Entramos em dezembro de um ano que atravessamos com perplexidade, angústia, medo, sofrimento e dor frente às perdas de entes queridos e muitas incertezas. Trazemos conosco duas percepções paradoxais: o tempo voou tanto quanto se arrastou. Vimos das janelas manhãs e noites se alternando, dias longos e velozes de trabalho online, outros lentos e monótonos, de espera e apreensão.

Distanciamento foi o termo que decretou a nossa condição de vida por muitos meses. As famílias se trancaram e o convívio tenso, intenso e tão próximo produziu distintas situações. Muitos pais e filhos criaram ou revisitaram formas de diversão e tolerância,  mas muitas famílias sofreram com antigos problemas de relacionamento. Casais se formaram e outros se separaram. Amigos não puderam se encontrar, estudantes não foram à escola e à universidade, as atividades físicas ficaram restritas a pequenos espaços domésticos. Assistimos pela TV e redes sociais a comoção  do mundo diante de tantas perdas. Vimos a intolerância, mas também a solidariedade. Empatia seria a palavra crucial desse ano?

Descobrimos as lives! De repente, já não aguardávamos o capítulo novo das novelas: ficamos atentos às agendas de shows e eventos realizados nessa nova modalidade. Momentos emocionantes, em que nos reencontrávamos com nossos artistas preferidos, alcançando a breve alegria em tempos difíceis. Passamos a frequentar reuniões, palestras, debates, seminários e cursos online através de diversas plataformas disponíveis. O trabalho se transferiu para a casa, em regime de home office.

Nós, brasileiros acostumados com fantasias e máscaras de carnaval, experimentamos as máscaras de proteção, cobrindo nossos rostos, sorrisos e outras expressões. Elas acarretam uma percepção mista,  entre a segurança e o mal-estar. O sentimento predominante nesse período de pandemia e distanciamento tem sido ambíguo: a percepção de proteção vem acompanhada de certo horror e angústia diante do futuro e das incertezas. Os sonhos de angústia e pesadelos frequentam nossas noites mal dormidas.

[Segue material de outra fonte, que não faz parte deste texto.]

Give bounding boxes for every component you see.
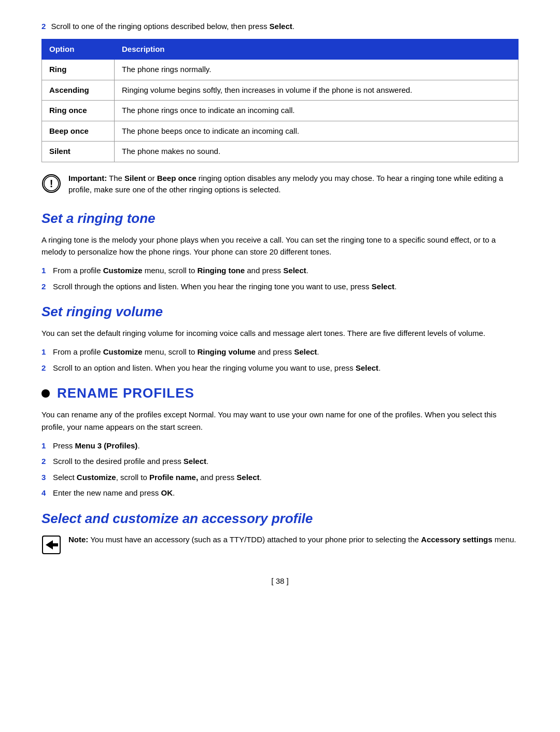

O uso de máscara tornou-se também um marcador político. Seguindo a tendência à polarização, os adeptos das medidas de proteção indicadas pela OMS seriam aqueles que se posicionam do lado da Ciência e da democracia; aqueles que desrespeitaram essas medidas estariam do lado do negacionismo. As medidas de flexibilização trouxeram maior complexidade à questão: até onde e de que maneira podemos nos expor e ao nosso vizinho ou próximo? Acontece que a sensação de risco e o medo é, em grande parte, subjetiva: vários fatores psíquicos podem ser decisivos para uma maior exposição ou não ao vírus. Definir com exata precisão o que é seguro ou não, a partir das medidas de flexibilização, é impossível. O fato é que, para alguns, o prolongamento do distanciamento social traz conforto, conveniência e segurança; para outros, é um verdadeiro estado de sequestro ou prisão. Assim, vamos seguindo com o ingovernável desses tempos… Freud propõe que, diante do real ingovernável, alguns incorrem no excesso e outros, na ausência.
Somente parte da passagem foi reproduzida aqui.